Data excerpts:
□ □ □ □ □

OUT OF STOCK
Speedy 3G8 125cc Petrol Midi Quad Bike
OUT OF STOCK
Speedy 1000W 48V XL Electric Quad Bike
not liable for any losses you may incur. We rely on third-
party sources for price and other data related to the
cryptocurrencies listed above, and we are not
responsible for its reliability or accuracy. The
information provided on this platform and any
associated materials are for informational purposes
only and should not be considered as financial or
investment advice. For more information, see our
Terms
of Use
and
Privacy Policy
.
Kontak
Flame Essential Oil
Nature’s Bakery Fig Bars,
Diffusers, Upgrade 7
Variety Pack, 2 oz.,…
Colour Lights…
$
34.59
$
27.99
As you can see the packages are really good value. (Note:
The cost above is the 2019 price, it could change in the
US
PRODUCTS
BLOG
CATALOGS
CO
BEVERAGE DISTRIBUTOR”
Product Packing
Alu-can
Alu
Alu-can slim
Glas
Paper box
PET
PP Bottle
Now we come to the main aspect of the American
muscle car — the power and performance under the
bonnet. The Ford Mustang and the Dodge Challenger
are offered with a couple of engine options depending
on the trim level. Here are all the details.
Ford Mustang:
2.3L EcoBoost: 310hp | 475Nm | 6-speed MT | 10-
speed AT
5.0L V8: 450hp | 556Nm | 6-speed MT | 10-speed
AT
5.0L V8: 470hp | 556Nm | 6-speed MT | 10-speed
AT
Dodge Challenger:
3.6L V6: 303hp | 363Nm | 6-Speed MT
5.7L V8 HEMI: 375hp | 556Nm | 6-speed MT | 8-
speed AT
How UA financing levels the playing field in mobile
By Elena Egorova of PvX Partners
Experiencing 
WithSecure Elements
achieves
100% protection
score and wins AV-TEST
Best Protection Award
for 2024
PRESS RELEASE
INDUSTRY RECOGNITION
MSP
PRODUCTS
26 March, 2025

□ □ □ □ □

* **What is needed**: Each entry, from start to finish, must be restated exactly.

* **Response to the exercise**:
OUT OF STOCK
Speedy 3G8 125cc Petrol Midi Quad Bike
OUT OF STOCK
Speedy 1000W 48V XL Electric Quad Bike
not liable for any losses you may incur. We rely on third-
party sources for price and other data related to the
cryptocurrencies listed above, and we are not
responsible for its reliability or accuracy. The
information provided on this platform and any
associated materials are for informational purposes
only and should not be considered as financial or
investment advice. For more information, see our
Terms
of Use
and
Privacy Policy
.
Kontak
Flame Essential Oil
Nature’s Bakery Fig Bars,
Diffusers, Upgrade 7
Variety Pack, 2 oz.,…
Colour Lights…
$
34.59
$
27.99
As you can see the packages are really good value. (Note:
The cost above is the 2019 price, it could change in the
US
PRODUCTS
BLOG
CATALOGS
CO
BEVERAGE DISTRIBUTOR”
Product Packing
Alu-can
Alu
Alu-can slim
Glas
Paper box
PET
PP Bottle
Now we come to the main aspect of the American
muscle car — the power and performance under the
bonnet. The Ford Mustang and the Dodge Challenger
are offered with a couple of engine options depending
on the trim level. Here are all the details.
Ford Mustang:
2.3L EcoBoost: 310hp | 475Nm | 6-speed MT | 10-
speed AT
5.0L V8: 450hp | 556Nm | 6-speed MT | 10-speed
AT
5.0L V8: 470hp | 556Nm | 6-speed MT | 10-speed
AT
Dodge Challenger:
3.6L V6: 303hp | 363Nm | 6-Speed MT
5.7L V8 HEMI: 375hp | 556Nm | 6-speed MT | 8-
speed AT
How UA financing levels the playing field in mobile
By Elena Egorova of PvX Partners
Experiencing 
WithSecure Elements
achieves
100% protection
score and wins AV-TEST
Best Protection Award
for 2024
PRESS RELEASE
INDUSTRY RECOGNITION
MSP
PRODUCTS
26 March, 2025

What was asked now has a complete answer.